All these tragic actions against the indigenous Palestinian people, and many others, from erecting hundreds of checkpoints to turn their lives into a nightmare to imprisoning Gaza in a big jail, to killing 5,000 innocent Palestinians since 2000, 870 of them children, seem to have nothing to do
with the so-called preparations for the peace meeting in Washington in November.

In all the talks and meetings about November, the Israeli occupation and collective punishment measures which reached the status of genocide had not even been mentioned either, as if the meeting in Washington is going to be about Mars rather than about Palestine.

Israeli Premier Ehud Olmert even went as far as to say: "The upcoming meeting ... is not a peace conference, but a meeting with the participation of Arab moderate states which aims at providing an international cover for a political operation between the Israelis and Palestinians and at consolidating Arab moderate states which support a compromise with Israel
and accept the bases of the international community and the road map."

Remember the "A Clean Break: A New Strategy for Securing the Realm" in which the authors of the strategy stressed that "no land for peace" after today, but peace for peace between the Arabs and the Israelis. This is why Tony Blair said that "land is not the most important thing to make a state, a state needs institutions and infrastructure."

The foreign minister of Israel, Tzipi Livni, in front of the General Assembly, told the world that the struggle in the Middle East is "a struggle about values and not a struggle about land." If this is the case let the government of Livni announce their intensions to return the land occupied by Israel in 1967 to its original owners and to stop the confiscation of Palestinian lands for settlement building and to return the best farm land
swallowed by the apartheid wall which they built especially in order to deprive the Palestinians of their best farm land and turn it to settlers.


On October 9, the Israeli Army ordered the seizure of Palestinian land surrounding four West Bank villages apparently in order to hugely expand settlements around Jerusalem.

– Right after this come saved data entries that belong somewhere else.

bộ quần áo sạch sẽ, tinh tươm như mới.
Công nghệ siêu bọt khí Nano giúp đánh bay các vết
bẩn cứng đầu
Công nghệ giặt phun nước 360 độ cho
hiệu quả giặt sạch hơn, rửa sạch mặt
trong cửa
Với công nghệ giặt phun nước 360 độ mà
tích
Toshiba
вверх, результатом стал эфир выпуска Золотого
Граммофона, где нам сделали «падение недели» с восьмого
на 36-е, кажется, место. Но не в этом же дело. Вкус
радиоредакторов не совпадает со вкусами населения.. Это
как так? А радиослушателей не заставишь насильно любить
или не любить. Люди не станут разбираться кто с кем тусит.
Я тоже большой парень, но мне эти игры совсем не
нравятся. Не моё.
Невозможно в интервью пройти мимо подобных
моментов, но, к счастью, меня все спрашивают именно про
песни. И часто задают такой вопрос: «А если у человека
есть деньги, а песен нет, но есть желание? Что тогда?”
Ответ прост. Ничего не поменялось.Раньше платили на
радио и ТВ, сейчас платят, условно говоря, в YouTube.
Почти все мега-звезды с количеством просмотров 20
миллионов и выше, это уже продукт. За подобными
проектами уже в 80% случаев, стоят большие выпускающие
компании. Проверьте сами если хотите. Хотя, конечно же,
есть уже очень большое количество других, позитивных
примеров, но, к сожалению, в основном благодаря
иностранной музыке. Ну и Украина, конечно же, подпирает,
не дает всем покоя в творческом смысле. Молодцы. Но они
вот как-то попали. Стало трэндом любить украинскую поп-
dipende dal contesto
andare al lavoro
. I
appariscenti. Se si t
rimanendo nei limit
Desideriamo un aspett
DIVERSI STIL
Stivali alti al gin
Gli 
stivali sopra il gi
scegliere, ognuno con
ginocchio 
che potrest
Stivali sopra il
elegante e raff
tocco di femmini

Hence the aims of the November meeting in Washington are clear and one can easily predict the results of that meeting long before it starts. It will speak about the necessity to normalize relations between Israel and the Arabs and to have a united front against terrorism and to face the Iranian danger of developing nuclear weapons without mentioning the Israeli nuclear weapons or the necessity for Israel to end its occupation of Arab land, or the rights of the Arabs to resist foreign occupation, or the difference between this kind of resistance and terrorism. No mention will be made of the incarceration and the daily humiliation and killing of the Palestinian
people at the hands of Israeli occupation forces and no mention will be made of the inhuman life imposed on the Palestinian people and the dangers looming over their health and life.

Thus, the meeting will end and the Palestinian people, and the Arab people for that matter, will find no way except to continue their struggle for the liberation of their land and the return of their legitimate and inalienable rights.

From an Israeli perspective the most important results of the meeting would be to normalize relations with some more Arab countries and deceive the world by stressing that the struggle is not about land and water but about "values."

The core issue of the Arab-Israeli conflict is land and water. Israel occupies the best and most fertile Palestinian lands and kills, transfers and pushes the Palestinians into a corner. Israel did not a sign peace with Syria in 2000 because it refused to allow Syria to reach Lake Tiberius as it used to do.

The fall meeting in Washington will come and go and the distance between Gaza and New York will be further than ever. After watching the news of the conference the Palestinians and the Arabs will continue to look for the best ways to liberate their lands and restore their stolen rights in their land
and water: "They are trying to extinguish the light of God with their mouths, but God will complete this light no matter what the unbelievers do."

The November meeting will prolong the cycle of agony and pain for all of us in the Arab world and hence, it will not contribute either to ending or even to reducing the conflict. The exact opposite is expected to happen.